En el fondo de la cueva o “carrito” se guardaban las rectangulares barras de helados para vender por cortes, a dos pesetas cada corte. Especialidad exclusiva de Los Valencianos de Avilés, nada parecido en Oviedo (Verdú y Los italianos) ni en Gijón (Verdú, Los valencianos, Los dos hermanos y La Ibense), era el helado de menta, de un color muy verde, como verdes eran los azulejos del Café Colón, enfrente. ¡Qué ruido, el del cuchillo largo del heladero, penetrando por entre los hielos verdes, y colocarlos luego entre galletas, de mucho chupar!
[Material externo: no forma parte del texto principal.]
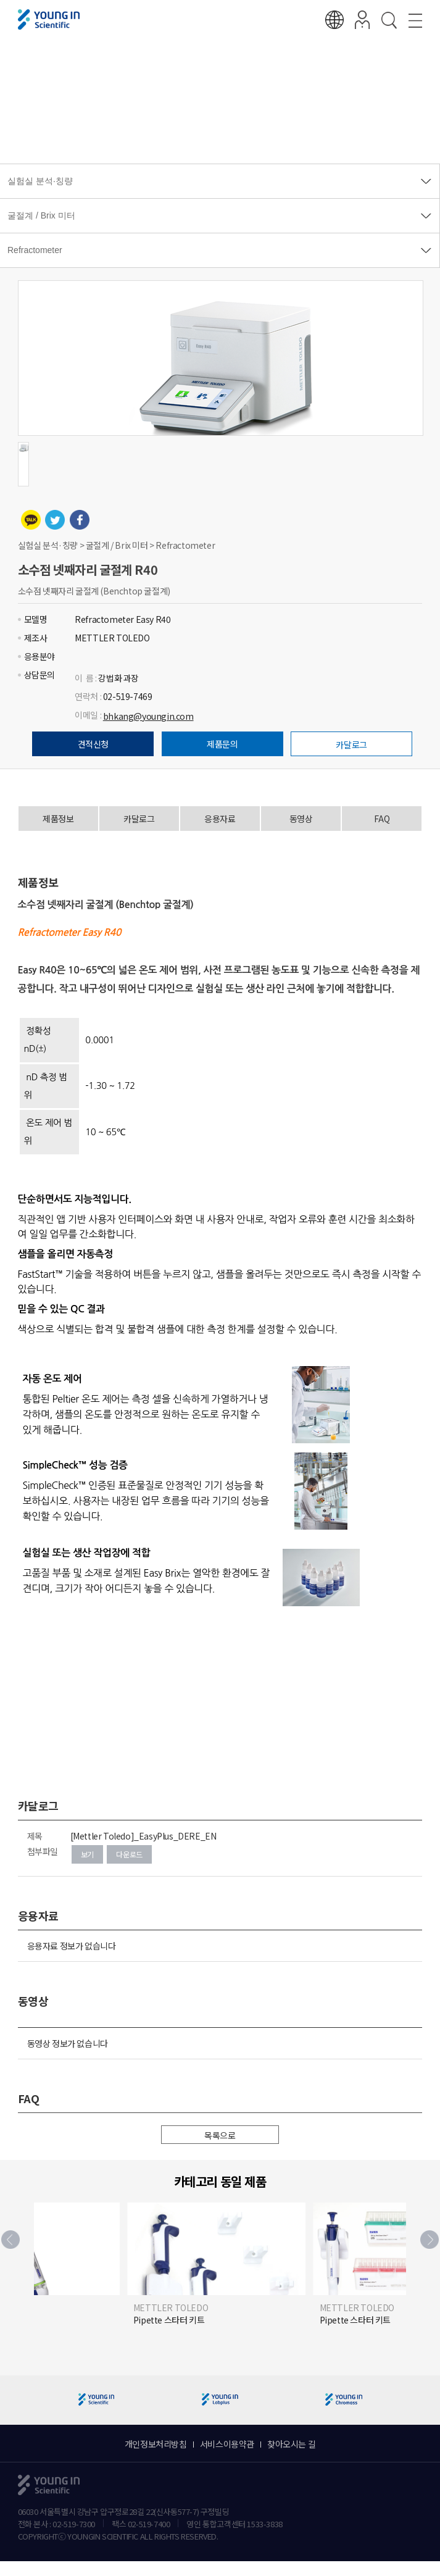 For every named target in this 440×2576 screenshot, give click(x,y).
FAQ (381, 818)
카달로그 (351, 744)
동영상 (301, 818)
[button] (429, 2239)
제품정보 (58, 818)
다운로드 (129, 1854)
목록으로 (219, 2135)
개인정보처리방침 (156, 2444)
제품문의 (222, 744)
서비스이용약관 (227, 2444)
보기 (87, 1854)
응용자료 (219, 818)
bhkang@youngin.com (148, 716)
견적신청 (93, 744)
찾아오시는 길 (291, 2444) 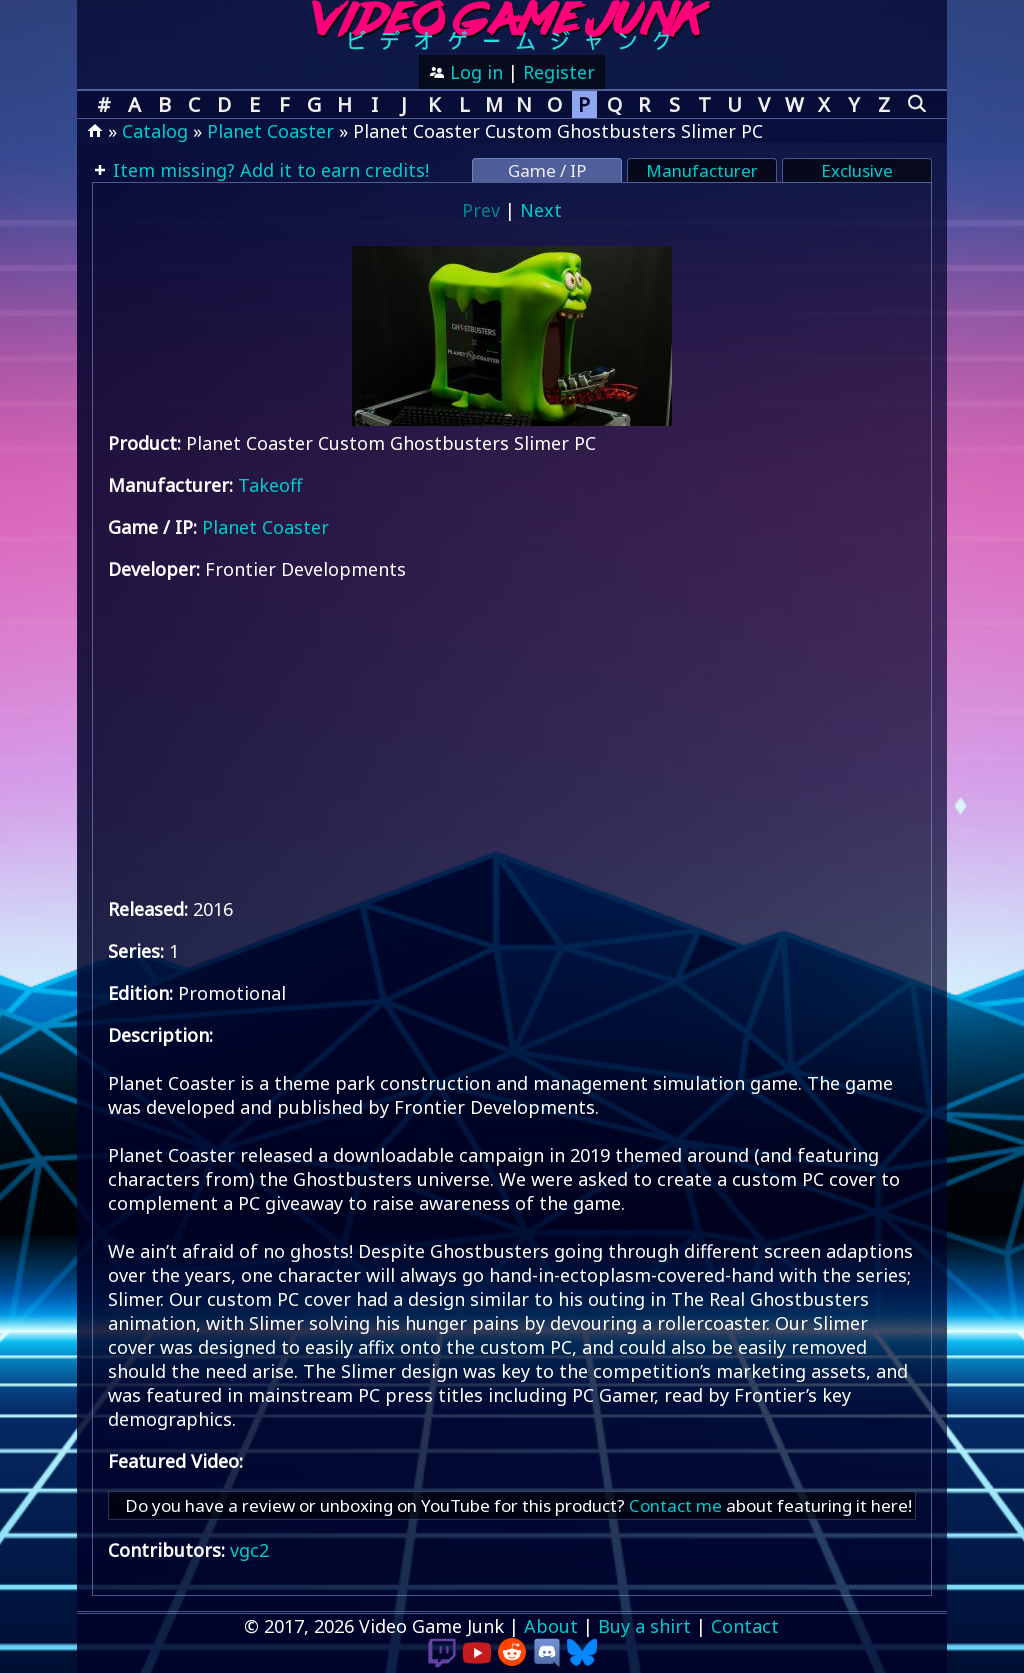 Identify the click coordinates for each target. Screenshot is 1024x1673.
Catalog (155, 131)
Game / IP (547, 170)
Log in (474, 72)
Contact (745, 1626)
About (551, 1626)
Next (541, 210)
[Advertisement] (512, 739)
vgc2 (249, 1550)
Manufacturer (702, 170)
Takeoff (270, 485)
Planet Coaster (270, 131)
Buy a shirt (644, 1626)
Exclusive (857, 170)
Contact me (675, 1505)
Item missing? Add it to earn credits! (268, 170)
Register (559, 72) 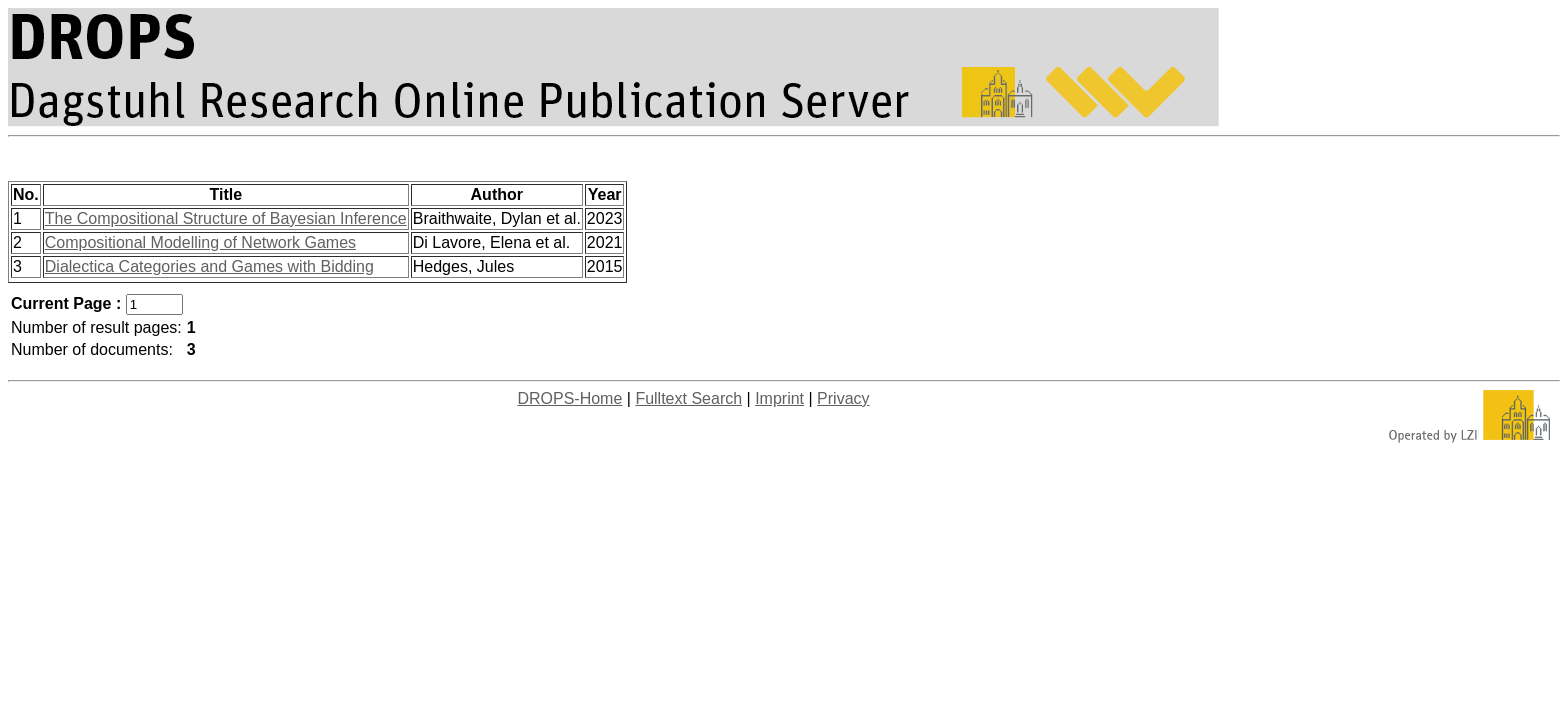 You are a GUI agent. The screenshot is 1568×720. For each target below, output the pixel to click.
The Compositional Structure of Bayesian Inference (226, 218)
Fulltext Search (688, 398)
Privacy (843, 398)
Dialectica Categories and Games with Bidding (209, 266)
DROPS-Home (569, 398)
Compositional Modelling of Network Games (200, 242)
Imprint (779, 398) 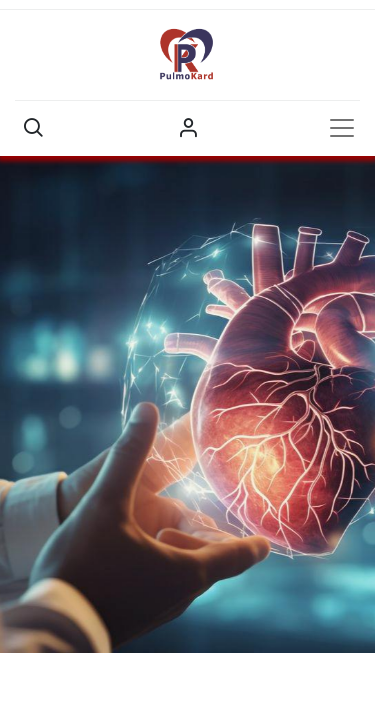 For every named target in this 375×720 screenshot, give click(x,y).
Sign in (188, 128)
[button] (33, 128)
Cerca estaba el amarillo tranvía, con jardinera, pronto a partir hacia Piedras Blancas, llegado de Villalegre, que descendía por la izquierda de la calle La Cámara, girando luego en ángulo recto a La Muralla, y quedando estacionado junto al Parque, entre dos impresionantes cúpulas, la de Banesto y la principal del quiosco de la música, rodeada de cuatro más pequeñas como pagodas. El conductor del tranvía siempre iba adelante y de pie, y el cobrador, siempre detrás. El conductor, con la mano izquierda, giraba el manubrio o manivela de las marchas hacia la derecha, y sujetaba con la mano derecha la rueda negra de frenar, al tiempo que pisaba con el pie derecho el “rin-rin”, de la bocina. 

EL CAFÉ COLÓN HOY

El cobrador llevaba un cabás hermético de madera, con gomas, como las de los practicantes, y en él guardaba los billetitos de papel, títulos para el transporte, muy bien colocados; se oía el “cloc, cloc” de cerrar, antes de tirar de la cuerda del techo para avisar al conductor de que iniciase la marcha. Se llegaba a Piedras Blancas, dejando atrás Salinas y los arenales, de olor a pino. En Avilés quedaban las lanchas a motor que transportaban a avilesinos, cruzando la Ría, de olor a mar y algas, hasta llegar a la peligrosa playa San Balandrán. En San Juan de Nieva se veían los humos blancos de mucha combustión de las máquinas poderosas de la RENFE, con maquinista y fogonero, las cuales sudaban, lanzaban carbonillas y hacían maniobras.

Hija de la Caridad

         Desde la terraza del primer piso del café Colón, como en Venecia, se olfateaban, al mediodía de los domingos, los aromas de vermouts de solera, el célebre vermout del Colón, más celebre que el de La Paloma, en Argüelles (Oviedo). Por abajo, desde la terraza del café, se veían pasar a monjas emparejadas, cuyas tocas, de pajarería blanca, eran como alas almidonadas, llamadas Hijas de la Caridad, conocidas como las monjas gaviotas, las mismas que las del Hospicio de Oviedo o las del Colegio La Milagrosa, en la calle ovetense de Gil de Jaz.